-------- Input records --------

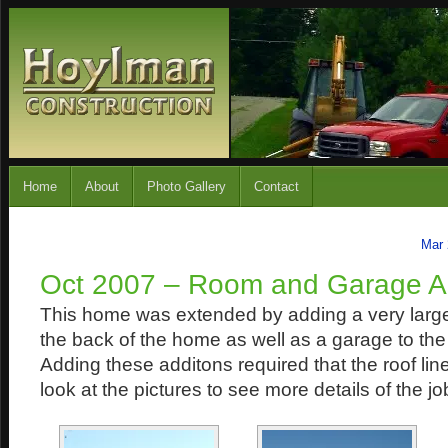
Home
About
Photo Gallery
Contact
Mar 
Oct 2007 – Room and Garage Ad
This home was extended by adding a very large
the back of the home as well as a garage to th
Adding these additons required that the roof lin
look at the pictures to see more details of the jo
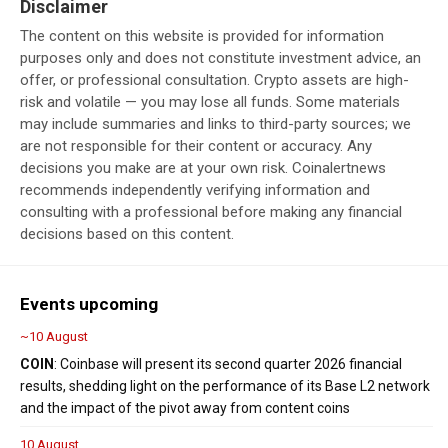
Disclaimer
The content on this website is provided for information
purposes only and does not constitute investment advice, an
offer, or professional consultation. Crypto assets are high-
risk and volatile — you may lose all funds. Some materials
may include summaries and links to third-party sources; we
are not responsible for their content or accuracy. Any
decisions you make are at your own risk. Coinalertnews
recommends independently verifying information and
consulting with a professional before making any financial
decisions based on this content.
Events upcoming
~10 August
COIN
: Coinbase will present its second quarter 2026 financial
results, shedding light on the performance of its Base L2 network
and the impact of the pivot away from content coins
10 August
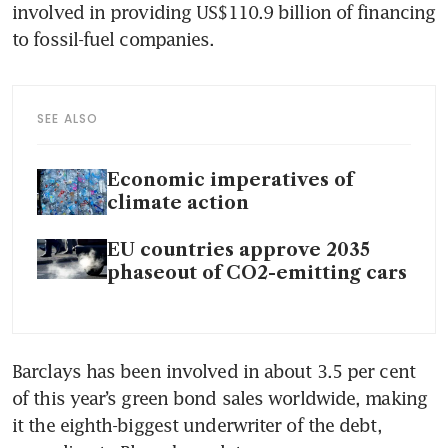
involved in providing US$110.9 billion of financing 
SEE ALSO
Economic imperatives of
climate action
EU countries approve 2035
phaseout of CO2-emitting cars
Barclays has been involved in about 3.5 per cent 
of this year’s green bond sales worldwide, making 
it the eighth-biggest underwriter of the debt,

--------

* **Task prompt**
Go through the material above and report each line containing "risk".

* **Solution to the problem**
risk and volatile — you may lose all funds. Some materials
decisions you make are at your own risk. Coinalertnews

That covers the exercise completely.